Bundesbankpräsident Axel Weber will, dass Finanzstabilität zum gesetzlichen Auftrag der Bundesbank wird. So sprach er vor einer Woche in Frankfurt vor großem Publikum. Und man muss anerkennen, dass er einige gute Gründe dafür hat.
Den wichtigsten hat Weber dabei gar nicht genannt. Es ist nämlich sonst niemand für die Finanzstabilität wirklich zuständig. Vielmehr wirken Regierung, Bundesanstalt für Finanzdienstleistungsaufsicht (BaFin) und Bundesbank in Deutschland nur in irgendeiner Weise auf der Mikroebene darauf hin. Die BaFin ist explizit mit der Aufsicht über die am Finanzmarkt Beteiligten betraut und zwar für jede Bank, Versicherung oder sonstigen Dienstleister individuell.
Im weiteren Sinne sind natürlich Regierung und Parlament für die Finanzmarktstabilität zuständig. Diese Selbstverständlichkeit entspricht leider aber weder der Praxis noch dem Selbstverständnis der Regierung und der Mehrheit des Bundestags.

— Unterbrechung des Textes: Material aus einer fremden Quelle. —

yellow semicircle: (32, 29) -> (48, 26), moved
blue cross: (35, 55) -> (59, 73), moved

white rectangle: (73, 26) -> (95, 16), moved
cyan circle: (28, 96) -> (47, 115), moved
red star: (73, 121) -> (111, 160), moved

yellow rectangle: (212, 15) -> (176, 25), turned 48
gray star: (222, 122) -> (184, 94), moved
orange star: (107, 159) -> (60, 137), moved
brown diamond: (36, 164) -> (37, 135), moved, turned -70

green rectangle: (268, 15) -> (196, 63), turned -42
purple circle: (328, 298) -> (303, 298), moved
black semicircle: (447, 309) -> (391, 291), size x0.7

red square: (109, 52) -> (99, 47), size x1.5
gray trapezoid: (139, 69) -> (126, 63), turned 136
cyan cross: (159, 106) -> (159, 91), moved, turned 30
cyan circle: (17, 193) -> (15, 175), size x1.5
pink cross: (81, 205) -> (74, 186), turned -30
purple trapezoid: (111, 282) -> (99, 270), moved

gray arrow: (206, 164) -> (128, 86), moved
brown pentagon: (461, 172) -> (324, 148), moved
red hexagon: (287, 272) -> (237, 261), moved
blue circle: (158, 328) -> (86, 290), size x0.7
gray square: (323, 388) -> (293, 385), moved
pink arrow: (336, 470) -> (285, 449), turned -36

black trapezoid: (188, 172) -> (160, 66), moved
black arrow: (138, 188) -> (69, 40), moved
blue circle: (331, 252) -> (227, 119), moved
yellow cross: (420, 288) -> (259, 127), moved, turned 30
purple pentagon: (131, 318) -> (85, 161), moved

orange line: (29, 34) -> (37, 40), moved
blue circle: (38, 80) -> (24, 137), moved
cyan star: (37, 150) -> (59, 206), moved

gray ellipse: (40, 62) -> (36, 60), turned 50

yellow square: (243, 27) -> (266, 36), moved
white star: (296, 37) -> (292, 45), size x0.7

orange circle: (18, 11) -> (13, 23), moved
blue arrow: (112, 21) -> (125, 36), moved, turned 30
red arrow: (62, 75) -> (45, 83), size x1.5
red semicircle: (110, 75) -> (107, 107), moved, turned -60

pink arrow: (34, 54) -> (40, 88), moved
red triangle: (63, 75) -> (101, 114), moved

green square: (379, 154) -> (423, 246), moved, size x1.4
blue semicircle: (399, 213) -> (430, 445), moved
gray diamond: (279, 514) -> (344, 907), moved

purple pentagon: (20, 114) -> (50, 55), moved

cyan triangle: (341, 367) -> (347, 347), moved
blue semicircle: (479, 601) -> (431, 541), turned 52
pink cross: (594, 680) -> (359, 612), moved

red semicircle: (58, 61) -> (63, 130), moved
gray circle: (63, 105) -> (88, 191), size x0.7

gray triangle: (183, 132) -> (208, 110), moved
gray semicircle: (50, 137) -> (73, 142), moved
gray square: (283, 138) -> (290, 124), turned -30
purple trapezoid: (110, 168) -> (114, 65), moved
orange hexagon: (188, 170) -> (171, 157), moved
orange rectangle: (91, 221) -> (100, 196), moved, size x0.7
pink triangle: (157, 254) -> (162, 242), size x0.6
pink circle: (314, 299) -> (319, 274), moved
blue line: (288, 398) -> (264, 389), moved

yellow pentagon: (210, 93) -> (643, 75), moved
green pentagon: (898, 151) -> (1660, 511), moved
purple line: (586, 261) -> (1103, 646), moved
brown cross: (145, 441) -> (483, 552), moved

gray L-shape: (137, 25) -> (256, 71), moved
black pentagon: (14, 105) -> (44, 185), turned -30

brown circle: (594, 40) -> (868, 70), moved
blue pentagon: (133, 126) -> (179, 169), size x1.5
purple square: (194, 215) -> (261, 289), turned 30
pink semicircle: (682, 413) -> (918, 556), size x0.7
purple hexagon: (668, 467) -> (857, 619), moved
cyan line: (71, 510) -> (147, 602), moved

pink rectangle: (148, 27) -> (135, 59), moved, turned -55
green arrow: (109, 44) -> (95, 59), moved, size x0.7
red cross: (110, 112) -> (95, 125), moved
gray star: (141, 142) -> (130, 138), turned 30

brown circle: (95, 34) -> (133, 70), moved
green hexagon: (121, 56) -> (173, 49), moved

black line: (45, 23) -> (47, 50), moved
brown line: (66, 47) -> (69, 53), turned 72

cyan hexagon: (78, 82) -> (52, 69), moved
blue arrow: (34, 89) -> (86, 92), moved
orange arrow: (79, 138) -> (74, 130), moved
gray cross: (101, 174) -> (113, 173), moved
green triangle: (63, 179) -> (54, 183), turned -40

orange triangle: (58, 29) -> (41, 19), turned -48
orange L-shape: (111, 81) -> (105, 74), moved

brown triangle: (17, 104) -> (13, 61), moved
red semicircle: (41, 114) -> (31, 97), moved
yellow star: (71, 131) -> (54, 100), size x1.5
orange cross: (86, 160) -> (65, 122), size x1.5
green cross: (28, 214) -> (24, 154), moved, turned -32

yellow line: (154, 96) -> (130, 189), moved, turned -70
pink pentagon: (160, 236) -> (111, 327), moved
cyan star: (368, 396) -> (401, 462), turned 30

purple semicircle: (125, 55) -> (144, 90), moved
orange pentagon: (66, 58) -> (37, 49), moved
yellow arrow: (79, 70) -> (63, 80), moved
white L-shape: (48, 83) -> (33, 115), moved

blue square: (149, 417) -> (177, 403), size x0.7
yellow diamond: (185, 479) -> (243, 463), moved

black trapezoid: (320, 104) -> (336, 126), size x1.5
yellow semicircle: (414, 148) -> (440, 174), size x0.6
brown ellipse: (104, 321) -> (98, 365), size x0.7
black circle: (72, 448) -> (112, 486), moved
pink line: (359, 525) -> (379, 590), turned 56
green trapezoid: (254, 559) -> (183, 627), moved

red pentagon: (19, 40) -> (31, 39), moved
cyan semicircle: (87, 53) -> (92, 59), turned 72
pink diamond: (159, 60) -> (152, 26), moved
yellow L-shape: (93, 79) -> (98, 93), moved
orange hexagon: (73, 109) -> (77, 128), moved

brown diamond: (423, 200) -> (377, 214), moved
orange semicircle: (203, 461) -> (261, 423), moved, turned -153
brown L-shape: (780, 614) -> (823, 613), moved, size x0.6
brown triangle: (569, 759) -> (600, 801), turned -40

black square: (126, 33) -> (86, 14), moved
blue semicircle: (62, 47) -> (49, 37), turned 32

In beiden Institutionen herrscht die Auffassung, die Finanzmärkte würden sich weitgehend selbst regeln. Gelegentliche Deregulierungsmaßnahmen, Steuererleichterungen und Anpassungsschritte an die viel besser funktionierenden Finanzmärkte in New York und London würden ausreichen, um das Gedeihen der Finanzinstitutionen auch in Deutschland zu sichern. Die Förderung des Finanzplatzes Deutschland gilt als Zielvorgabe. So wird kritisch lediglich geprüft, ob die in Brüssel in enger Zusammenarbeit mit den Verbänden der Bank- und Versicherungswirtschaft erarbeiteten Richtlinien nahtlos zu Nutz und Frommen der deutschen Institute in Gesetzesform gegossen werden sollten.
Stiefkind der Wirtschaftsexperten
Nur zweimal im Jahr befassten sich der Finanzminister und sein Staatssekretär mit der Frage der globalen Finanzwirtschaft. Sie mussten sich im Rahmen der G7-Tagungen mit Währungsschwankungen beschäftigen und ihre Meinung, dass Devisen frei handelbar sein sollten, zusammen mit dem schönen Wunsch, die resultierenden Schwankungen mögen nicht allzu heftig sein, in einem vom US-Finanzministerium weitgehend vorformulierten gemeinsamen Kommuniqué unterbringen.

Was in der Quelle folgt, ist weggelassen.